Software Stocks Plunge as AI Disruption Fears Intensify on Wall Street

New York, February 4, 2026 — U.S. equity markets closed lower on Tuesday, February 3, with the software sector bearing the brunt of a sharp selloff driven by mounting investor concerns over artificial intelligence's potential to disrupt traditional software business models.

The tech-heavy Nasdaq Composite fell 1.4%, closing at 23,255.19, while the broader S&P 500 declined 0.8% to 6,917.81. The Dow Jones Industrial Average posted a milder loss of 0.3%, ending at 49,240.99 after briefly touching a record high earlier in the session.

The selloff accelerated following the release of a new AI-powered legal automation tool by Anthropic, which demonstrated advanced capabilities in legal research, drafting, and analysis using its Claude AI model. Investors interpreted the announcement as a stark warning of how generative AI could encroach on — or even replace — specialized enterprise software in areas like legal services, tax preparation, customer relationship management, and data analytics.

"The market is reacting to the fear that AI is moving from hype to real competitive threat for many SaaS companies," said Art Hogan, chief market strategist at B. Riley Wealth. "We're seeing indiscriminate selling across software names, even those not directly in the crosshairs."

Several prominent software companies suffered steep declines:

  • Intuit (INTU), maker of TurboTax and QuickBooks, plunged nearly 11%, pushing its year-to-date losses to more than 34%.

  • Salesforce (CRM) dropped about 7–8%, bringing its 2026 decline to around 26%.

  • ServiceNow (NOW) fell nearly 7%, extending year-to-date losses to 28%.

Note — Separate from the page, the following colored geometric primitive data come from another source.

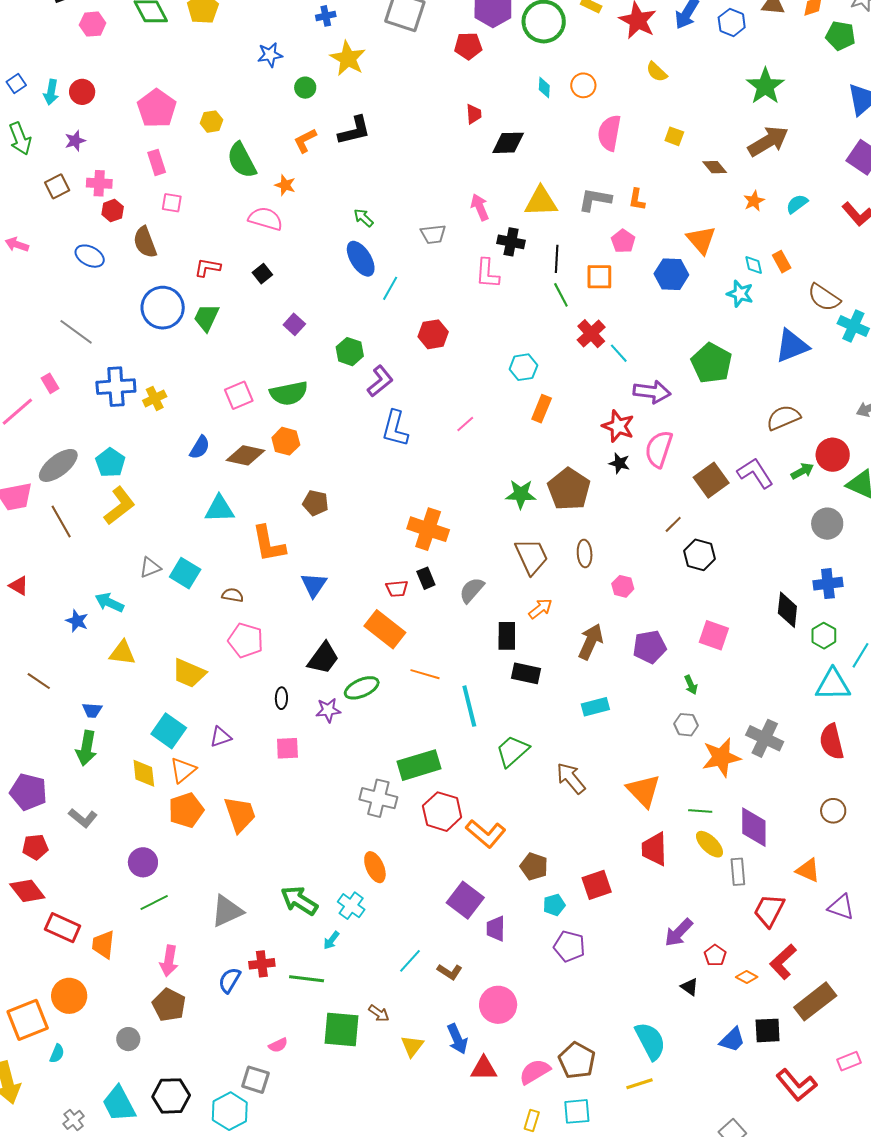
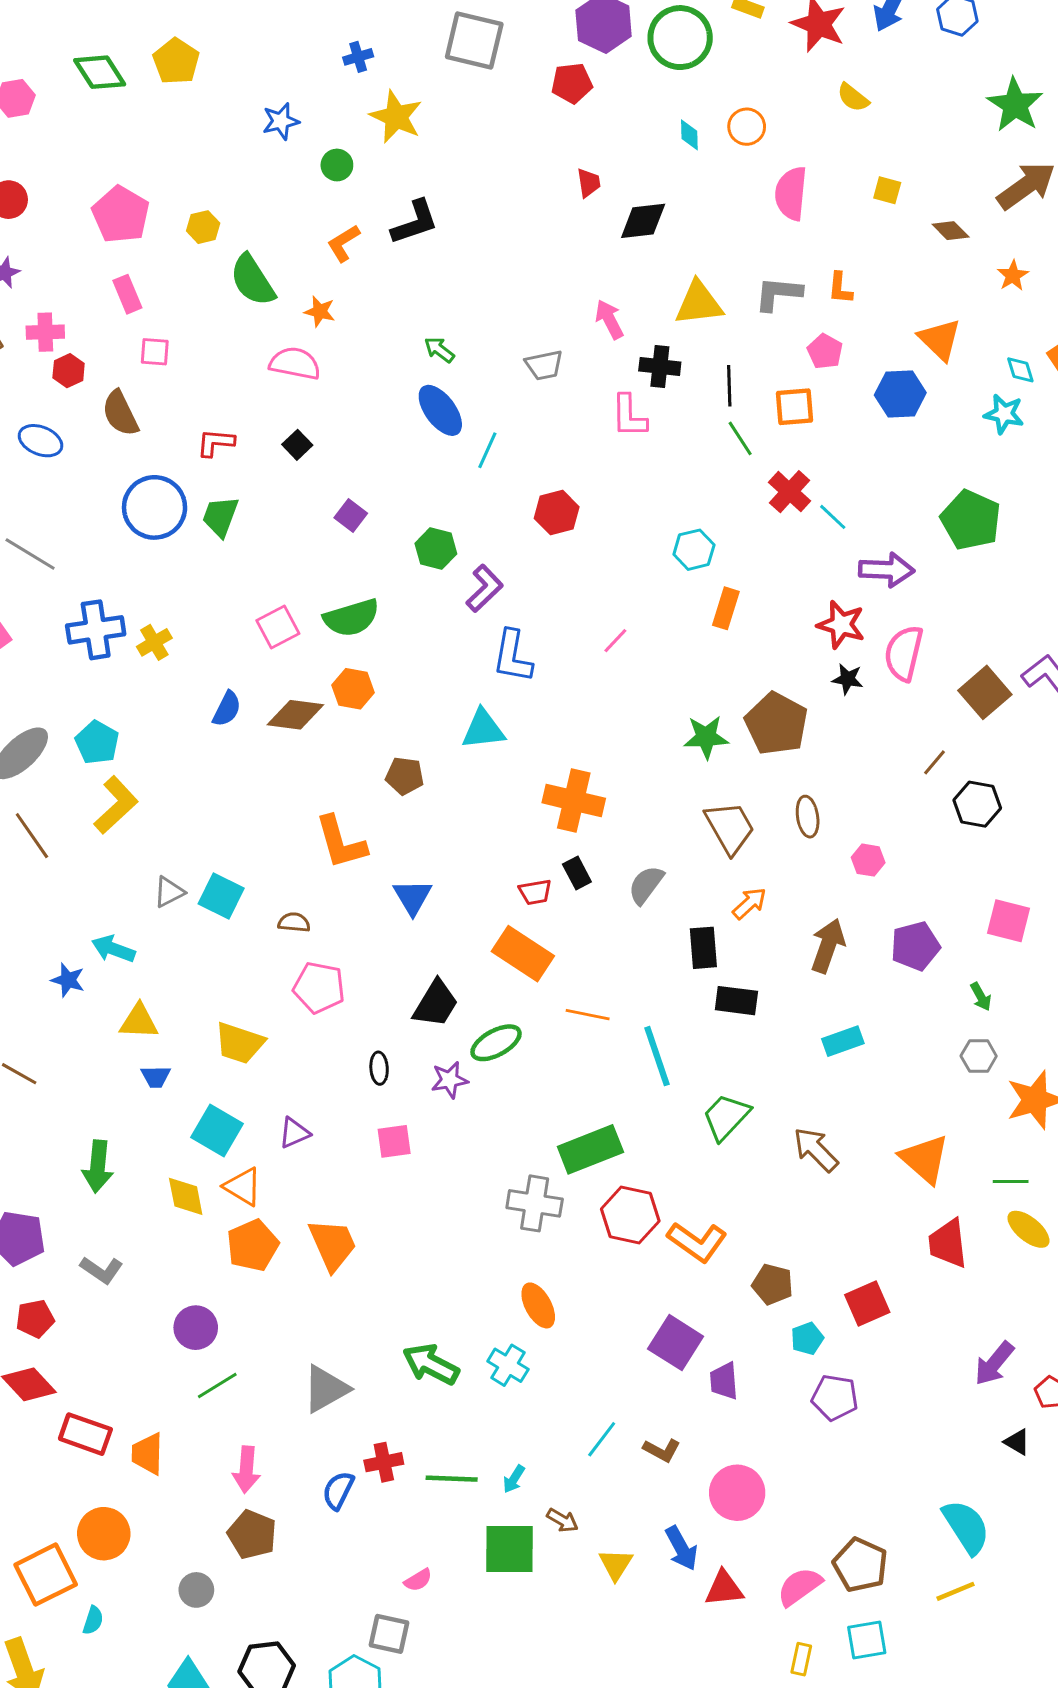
cyan triangle: (219, 509) -> (483, 729), moved
blue trapezoid: (92, 710) -> (156, 1077), moved
orange triangle: (183, 770) -> (243, 1187), turned -44
cyan arrow: (331, 940) -> (514, 1479), moved

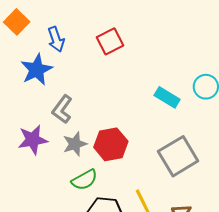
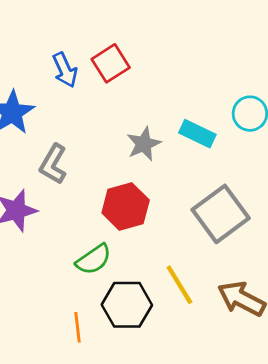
blue arrow: (56, 39) -> (65, 70), moved
gray star: (75, 144) -> (144, 144), moved

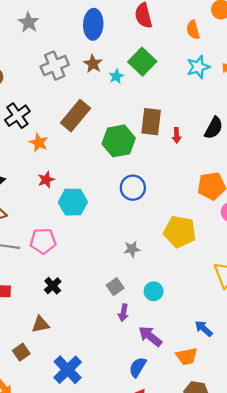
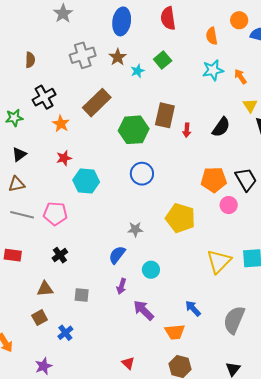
green square: (142, 62) -> (163, 60), size x0.7
gray square: (115, 287) -> (82, 295), moved, turned 35
brown square: (21, 352) -> (40, 318), moved
blue semicircle: (138, 367) -> (117, 255), moved
blue cross: (68, 370) -> (65, 333), size x0.6

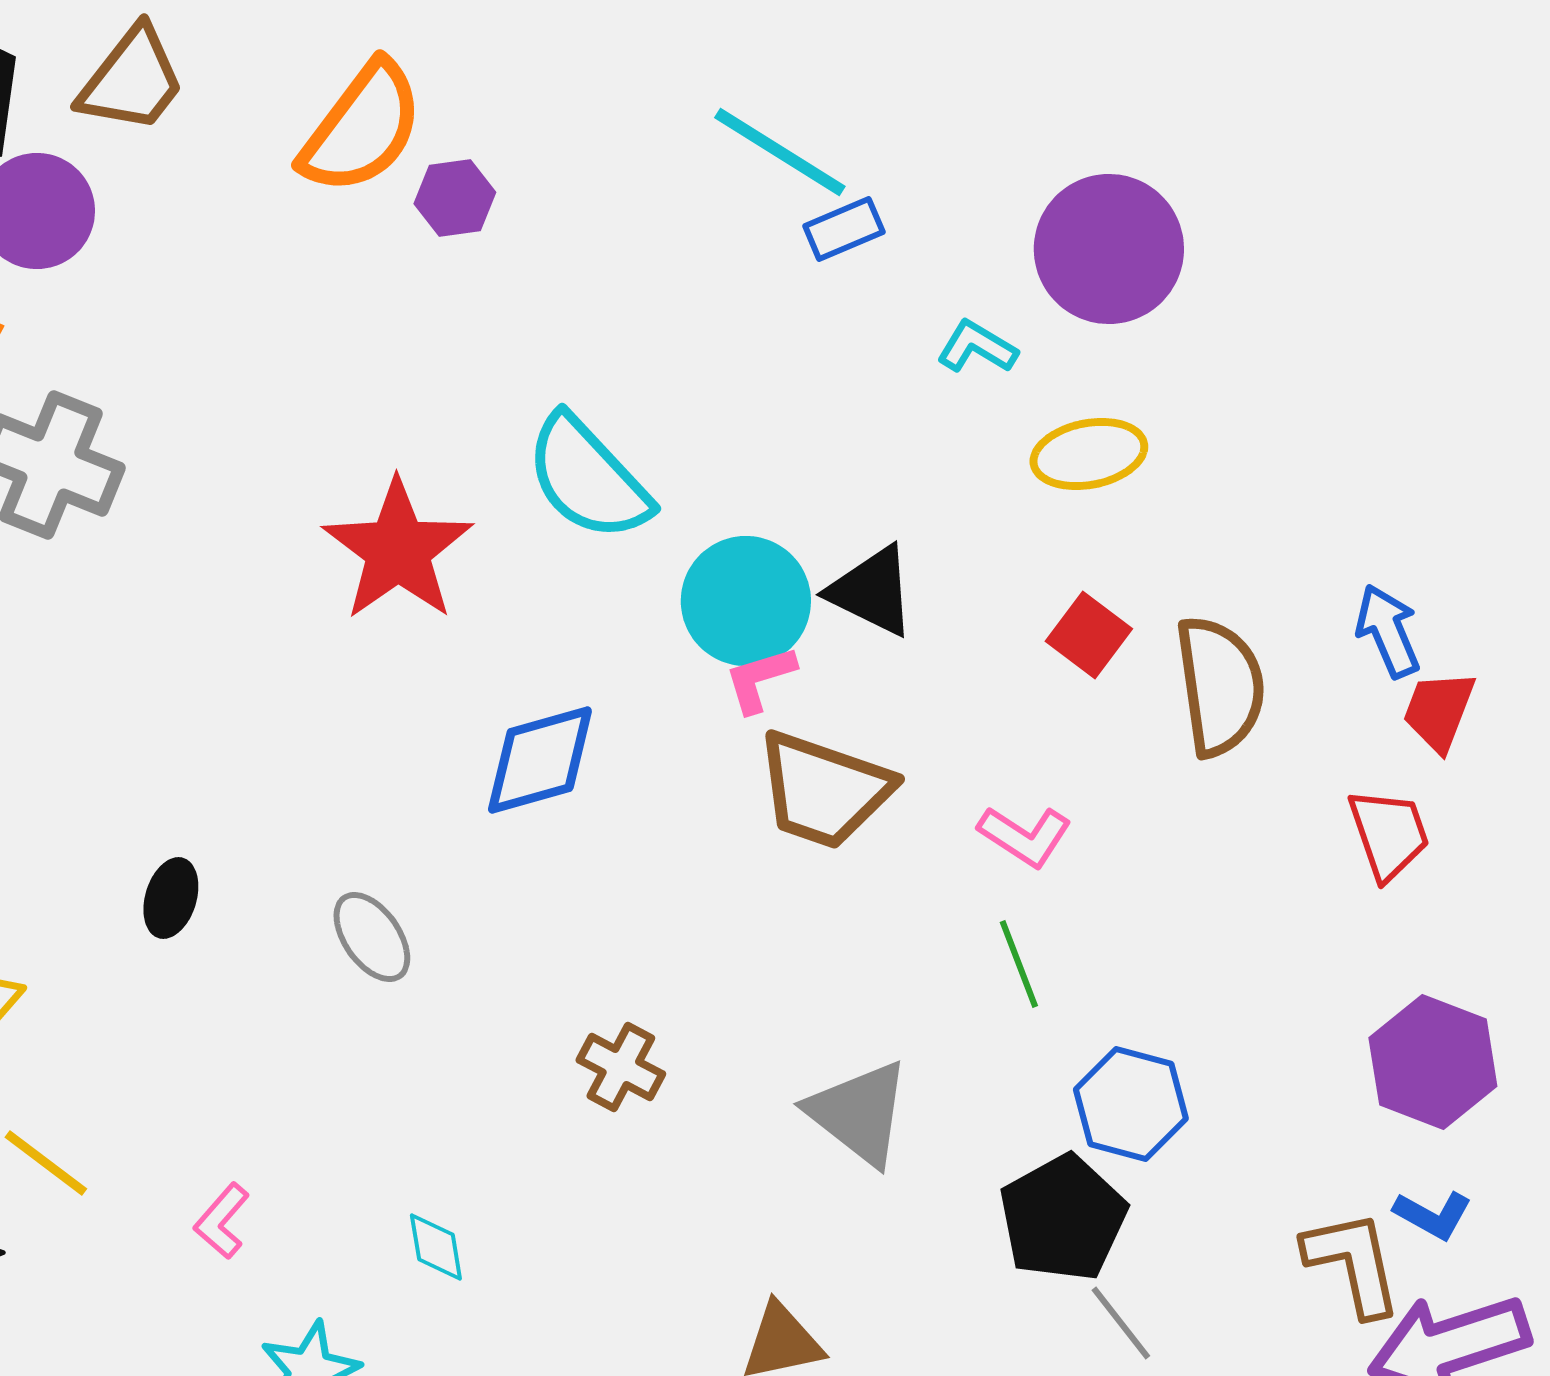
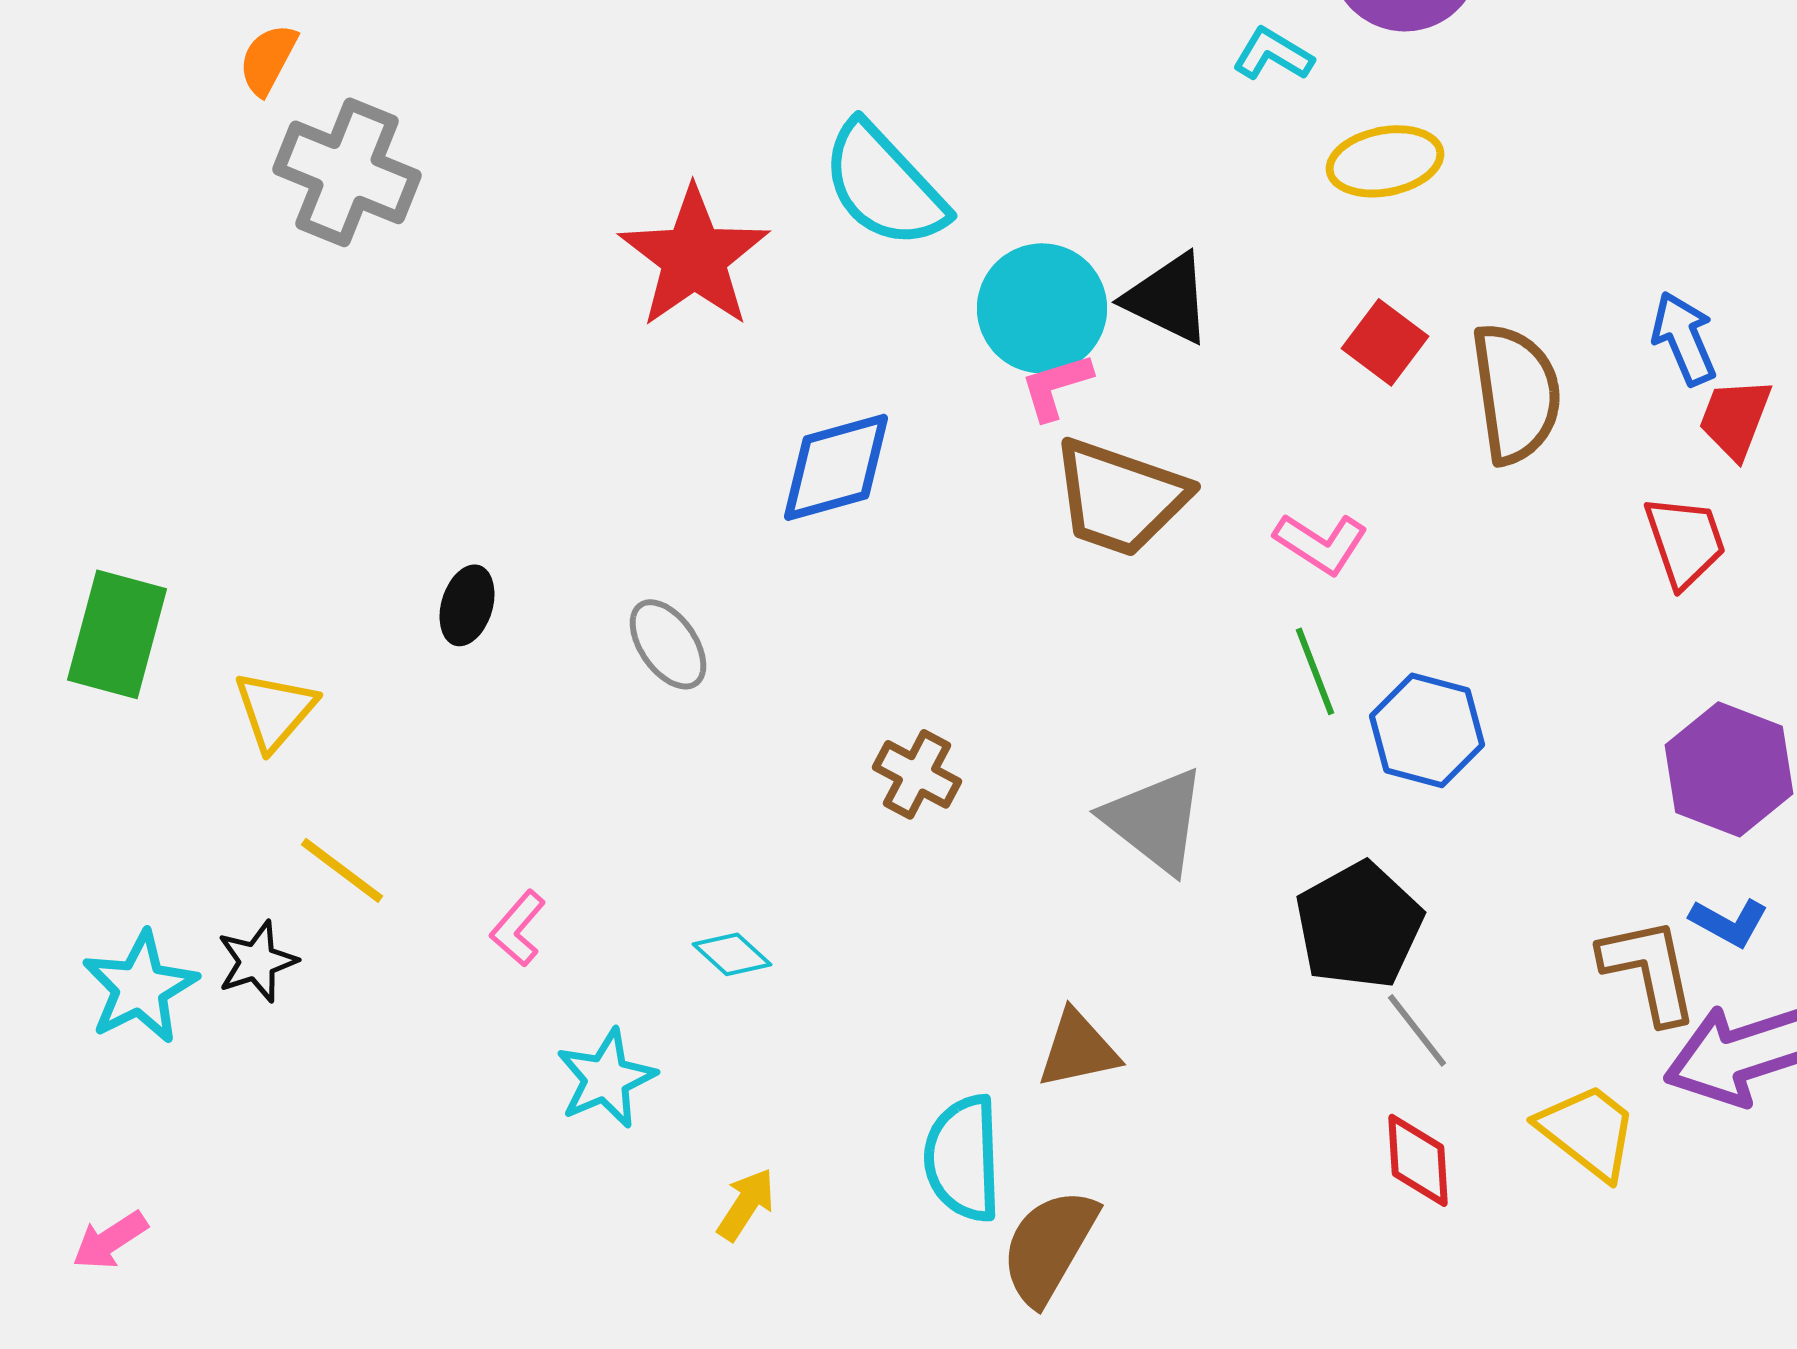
blue hexagon: (1131, 1104) -> (1427, 730), moved
cyan diamond: (436, 1247) -> (732, 954), turned -38

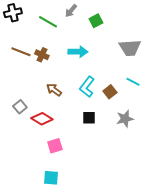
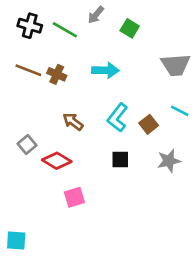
black cross: (13, 13) -> (30, 26), moved, turned 30
green square: (96, 21) -> (130, 28), turned -32
cyan square: (51, 178) -> (16, 240), moved

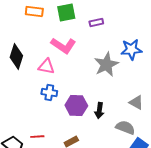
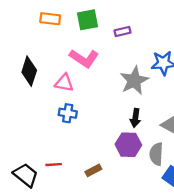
purple hexagon: (76, 106) -> (128, 145), moved
black arrow: (99, 111) -> (135, 118), moved
gray semicircle: (125, 128) -> (156, 154), turned -108

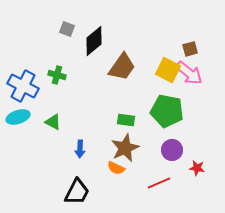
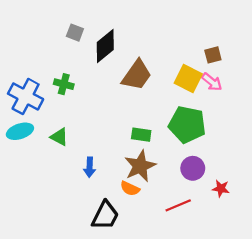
pink arrow: (189, 73) -> (212, 82), size x0.7
black trapezoid: (77, 192) -> (105, 215), moved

  • Adobe (ADBE), Datadog (DDOG), and Atlassian (TEAM) each lost around 6–8%.

  • Legal-focused firms were hit hardest: Thomson Reuters (TRI) tumbled nearly 16–18% in its largest single-day drop on record, while LegalZoom (LZ) sank up to 20%.

The rout extended beyond U.S. borders. European software and data analytics stocks, including RELX and Wolters Kluwer, fell sharply, with some posting double-digit percentage declines on Tuesday before paring losses Wednesday. The selloff continued into Asian markets on February 4.

Analysts noted that software stocks have been under pressure for weeks, with the sector experiencing one of its worst monthly performances in recent memory during January. The latest wave of selling reflects a broader shift in investor sentiment: away from high-valuation "AI-adjacent" software firms toward more economically sensitive sectors.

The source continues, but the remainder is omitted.